BEGIN Supplied material

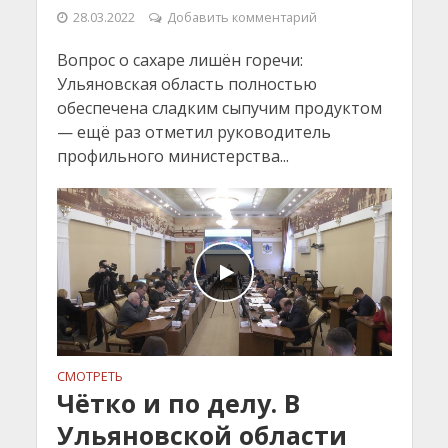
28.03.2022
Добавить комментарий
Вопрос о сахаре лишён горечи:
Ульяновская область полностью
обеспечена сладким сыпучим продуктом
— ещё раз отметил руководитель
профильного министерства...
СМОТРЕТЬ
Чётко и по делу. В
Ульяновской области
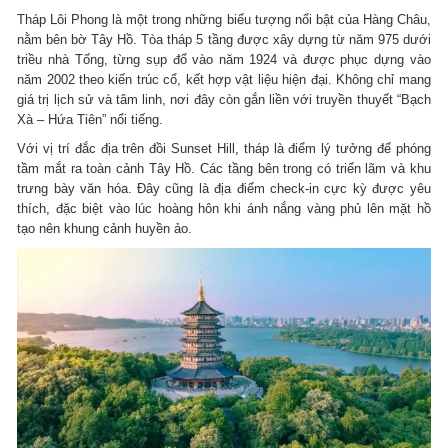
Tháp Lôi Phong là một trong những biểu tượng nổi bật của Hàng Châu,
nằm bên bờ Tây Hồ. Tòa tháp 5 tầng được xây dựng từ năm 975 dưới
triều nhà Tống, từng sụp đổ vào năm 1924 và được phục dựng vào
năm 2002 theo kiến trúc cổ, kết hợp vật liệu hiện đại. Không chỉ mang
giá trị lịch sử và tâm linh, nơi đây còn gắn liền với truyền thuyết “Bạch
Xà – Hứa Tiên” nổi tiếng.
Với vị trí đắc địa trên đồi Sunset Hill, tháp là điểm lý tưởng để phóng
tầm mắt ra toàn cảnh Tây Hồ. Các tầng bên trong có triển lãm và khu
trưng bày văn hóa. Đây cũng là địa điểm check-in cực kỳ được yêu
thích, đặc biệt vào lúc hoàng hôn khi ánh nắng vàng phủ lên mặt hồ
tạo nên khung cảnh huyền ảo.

END Supplied material

*How to complete this task*
Say how many lines in the records contain the word "được". Nothing but the number is required.

*Answer to this problem*
3